Iberia Airlines Flight 610 was a scheduled domestic passenger flight from Madrid to Bilbao, Spain. On 19 February 1985, a Boeing 727-200 operating the flight crashed into a television antenna on the summit of Mount Oiz in Biscay near Bilbao. All 141 passengers and 7 crew on board died.

The aircraft involved was a Boeing 727–256 – a model of the Boeing 727 with three Pratt & Whitney JT8D-9A turbine engines capable of carrying 189 passengers – registered as EC-DDU. The aircraft was named Alhambra de Granada. It entered service on 18 May 1979 and had flown 13,408 hours at the time of the accident.

Flight 610 departed Madrid–Barajas Airport at 08:47 CET and was scheduled to land at Bilbao Airport at 09:35. While on a standard approach into Bilbao at 4,300 feet (1,310 meters), the crew switched on the altitude alert system whilst flying through overcast and rainy weather. The terrain alarm went off when the plane reached 4,040 feet (1,231 meters); the captain interpreted this to be the approach alert mode alarm and ignored it and continued the descent. The aircraft collided with an antenna tower at 3,356 feet (1,023 meters), shearing off its left wing, and then crashed. All 148 people on board died.

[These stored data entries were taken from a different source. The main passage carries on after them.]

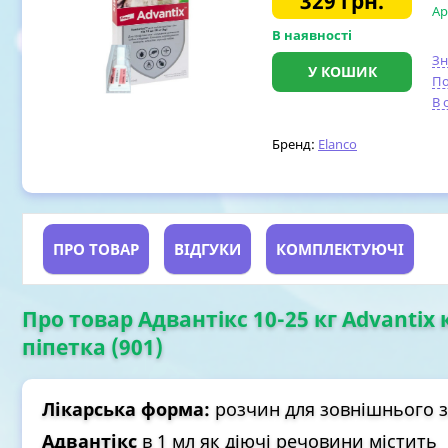
329
грн.
Ар
В наявності
З
У КОШИК
По
В 
Бренд:
Elanco
ПРО ТОВАР
ВІДГУКИ
КОМПЛЕКТУЮЧІ
Про товар Адвантікс 10-25 кг Advantix к
піпетка (901)
Лікарська форма:
розчин для зовнішнього з
Адвантікс
в 1 мл як діючі речовини містить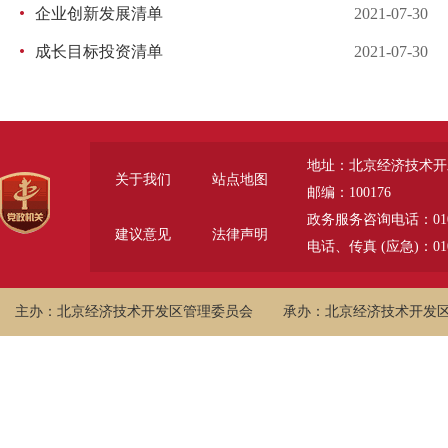
企业创新发展清单
2021-07-30
成长目标投资清单
2021-07-30
地址：北京经济技术开
关于我们
站点地图
邮编：100176
政务服务咨询电话：010-6785
建议意见
法律声明
电话、传真 (应急)：010-
主办：北京经济技术开发区管理委员会
承办：北京经济技术开发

Investigators blamed the cause of the crash on pilot error because the flight crew misinterpreted data and flew the aircraft below the safety altitude. The accident report stated:

"Their [i.e. the pilots'] confidence on the automatic capture performed by the Altitude Alert System, the misinterpretation of its warnings, as well as a probable misreading of the altimeter made the crew fly below the safety altitude, colliding into the television antennas' base, thus losing the left wing, falling to the ground with no possible control of the aircraft.".